We’ll start off with some points the FAO made in the report, then some of their solutions (which, by the way, seem a lot like communism).  Then I’ll tell you why I think this report is, pardon the pun, bullshit.

THIS FAO REPORT STATES:

“The livestock sector emerges as one of the top two or three most significant contributors to the most serious environmental problems, at every scale from local to global. 

The findings of this report suggest that it should be a major policy focus when dealing with problems of land degradation, climate change and air pollution, water shortage and water pollution and loss of biodiversity.” 

“The environmental impact per unit of livestock production must be cut by half,  just to avoid increasing the level of damage beyond its present level.” 

LAND DEGRADATION – “The livestock sector is by far the single largest anthropogenic user of land. The total area occupied by grazing is equivalent to 26 percent of the ice-free terrestrial surface of the planet. In addition, the total area dedicated to feedcrop production amounts to 33 percent of total arable land.
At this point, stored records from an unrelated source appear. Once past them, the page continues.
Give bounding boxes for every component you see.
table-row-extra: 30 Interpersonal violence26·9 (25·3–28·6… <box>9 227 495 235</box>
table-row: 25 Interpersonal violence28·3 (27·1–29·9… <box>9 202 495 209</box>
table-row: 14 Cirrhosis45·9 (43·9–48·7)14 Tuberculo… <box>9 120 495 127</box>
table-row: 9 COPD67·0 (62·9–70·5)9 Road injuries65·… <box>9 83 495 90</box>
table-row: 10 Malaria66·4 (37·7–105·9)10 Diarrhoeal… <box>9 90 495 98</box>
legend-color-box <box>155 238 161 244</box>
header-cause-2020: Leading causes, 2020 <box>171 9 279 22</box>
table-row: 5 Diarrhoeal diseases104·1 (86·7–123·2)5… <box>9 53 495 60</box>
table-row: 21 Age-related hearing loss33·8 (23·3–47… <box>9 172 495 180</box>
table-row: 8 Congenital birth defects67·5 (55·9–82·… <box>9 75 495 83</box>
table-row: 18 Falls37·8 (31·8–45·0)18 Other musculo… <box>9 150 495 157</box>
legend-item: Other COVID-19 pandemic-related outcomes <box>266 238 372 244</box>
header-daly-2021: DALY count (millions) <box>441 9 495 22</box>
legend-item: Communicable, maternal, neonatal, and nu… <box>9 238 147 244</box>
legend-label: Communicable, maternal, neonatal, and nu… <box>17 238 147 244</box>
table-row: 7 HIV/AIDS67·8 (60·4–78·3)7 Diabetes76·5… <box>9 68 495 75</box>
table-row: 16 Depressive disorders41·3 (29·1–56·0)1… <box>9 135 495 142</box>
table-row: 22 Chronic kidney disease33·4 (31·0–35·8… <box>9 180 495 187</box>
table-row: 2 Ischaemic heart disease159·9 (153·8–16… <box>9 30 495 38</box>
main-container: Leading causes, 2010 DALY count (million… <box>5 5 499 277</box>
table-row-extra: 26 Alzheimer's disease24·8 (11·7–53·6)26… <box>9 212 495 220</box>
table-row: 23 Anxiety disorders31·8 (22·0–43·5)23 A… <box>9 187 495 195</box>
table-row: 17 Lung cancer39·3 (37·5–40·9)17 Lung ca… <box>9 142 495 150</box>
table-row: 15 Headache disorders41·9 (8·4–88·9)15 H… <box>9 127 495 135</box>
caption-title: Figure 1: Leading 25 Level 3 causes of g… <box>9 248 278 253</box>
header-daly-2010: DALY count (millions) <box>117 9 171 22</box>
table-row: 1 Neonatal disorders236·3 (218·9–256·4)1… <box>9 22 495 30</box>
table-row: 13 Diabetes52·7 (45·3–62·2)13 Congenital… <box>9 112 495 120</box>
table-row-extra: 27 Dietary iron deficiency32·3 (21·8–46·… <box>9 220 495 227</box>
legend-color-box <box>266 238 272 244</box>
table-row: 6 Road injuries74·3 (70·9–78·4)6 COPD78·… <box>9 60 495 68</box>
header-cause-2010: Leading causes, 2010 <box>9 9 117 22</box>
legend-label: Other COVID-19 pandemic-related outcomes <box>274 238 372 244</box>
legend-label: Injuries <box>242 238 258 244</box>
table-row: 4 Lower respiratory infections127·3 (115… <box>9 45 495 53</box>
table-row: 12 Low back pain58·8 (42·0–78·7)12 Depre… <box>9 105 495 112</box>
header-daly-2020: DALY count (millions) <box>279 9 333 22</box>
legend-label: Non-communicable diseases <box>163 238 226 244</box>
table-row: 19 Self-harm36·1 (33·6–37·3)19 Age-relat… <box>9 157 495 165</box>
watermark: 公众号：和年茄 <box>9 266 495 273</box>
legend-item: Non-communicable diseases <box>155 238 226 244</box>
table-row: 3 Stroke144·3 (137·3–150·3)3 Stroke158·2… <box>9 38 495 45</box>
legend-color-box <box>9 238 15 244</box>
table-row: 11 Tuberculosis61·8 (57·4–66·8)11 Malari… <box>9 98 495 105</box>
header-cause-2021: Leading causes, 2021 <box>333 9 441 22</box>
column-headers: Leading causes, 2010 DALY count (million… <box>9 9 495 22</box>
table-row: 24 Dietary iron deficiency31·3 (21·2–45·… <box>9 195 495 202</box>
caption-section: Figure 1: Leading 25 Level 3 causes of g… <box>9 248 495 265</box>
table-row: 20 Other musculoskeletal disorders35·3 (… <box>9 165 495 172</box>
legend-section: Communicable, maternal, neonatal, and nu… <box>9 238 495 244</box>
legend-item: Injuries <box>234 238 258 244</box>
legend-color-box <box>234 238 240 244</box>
In all, livestock production accounts for 70 percent of all agricultural land and 30 percent of the land surface of the planet.”

ATMOSPHERE and CLIMATE – “With rising temperatures, rising sea levels, melting icecaps and glaciers, shifting ocean currents and weather patterns, climate change is the most serious challenge facing the human race.  The livestock sector is a major player, responsible for 18 percent of greenhouse gas emissions measured in CO2 equivalent.”
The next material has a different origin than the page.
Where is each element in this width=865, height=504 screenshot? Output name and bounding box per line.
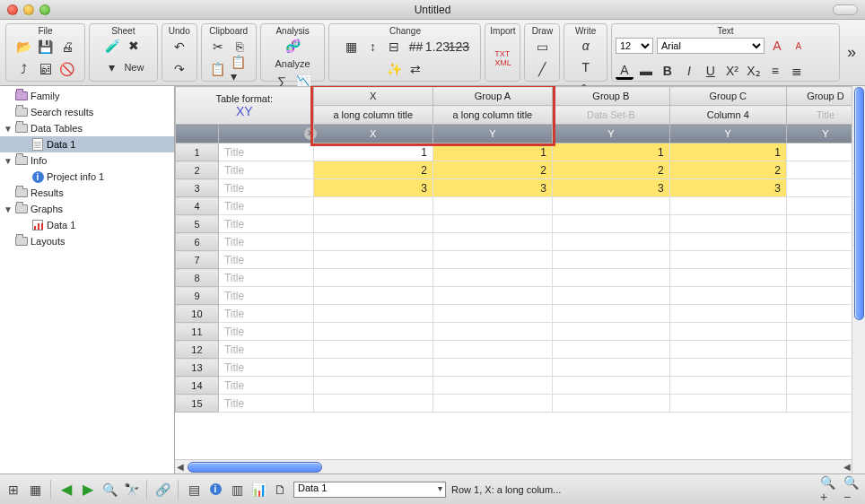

WATER – “The world is moving towards increasing problems of freshwater shortage, scarcity and Depletion…The livetock sector is a key player in increasing water use, accounting for over 8 percent of global human water use, mostly for the irrigation of feedcrops…in the United States, with the world’s fourth largest land area, livestock are responsible for an estimated 55 percent of erosion and sediment, 37 percent of pesticide use, 50 percent of antibioticuse, and a third of the loads of nitrogen and phosphorus into freshwater resources. Livestock also affect the replenishment of freshwater by compacting soil, reducing infiltration degrading the banks of watercourses, drying up floodplains and lowering water tables.  Livestock’s contribution to deforestation also increases runoff and reduces dry season flows.”

BIODIVERSITY – “Livestock now account for about 20 percent of the total terrestrial animal biomass, and the 30 percent of the earth’s land surface that they now pre-empt was once habitat for wildlife. Indeed, the livestock sector may well be the leading player in the reduction of biodiversity, since it is the major driver of deforestation, as well as one of the leading drivers of land degradation, pollution, climate change, overfishing, sedimentation of coastal areas and facilitation of invasions by alien species.”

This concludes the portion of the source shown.